Page-level text extractions:

▼▼▼

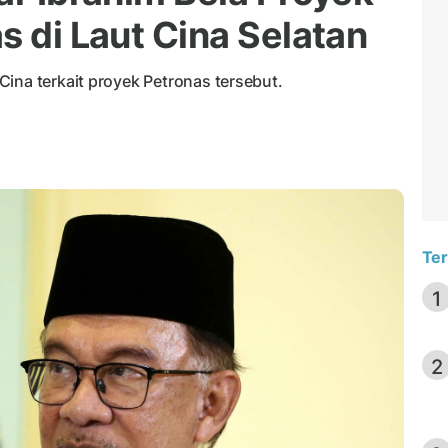
s di Laut Cina Selatan
ina terkait proyek Petronas tersebut.
Ter
1
2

▲▲▲

• **PROBLEM DESCRIPTION**: All of the records must come back exactly as they stand, minus every picture.

• **ANSWER SECTION**:
s di Laut Cina Selatan
ina terkait proyek Petronas tersebut.
Ter
1
2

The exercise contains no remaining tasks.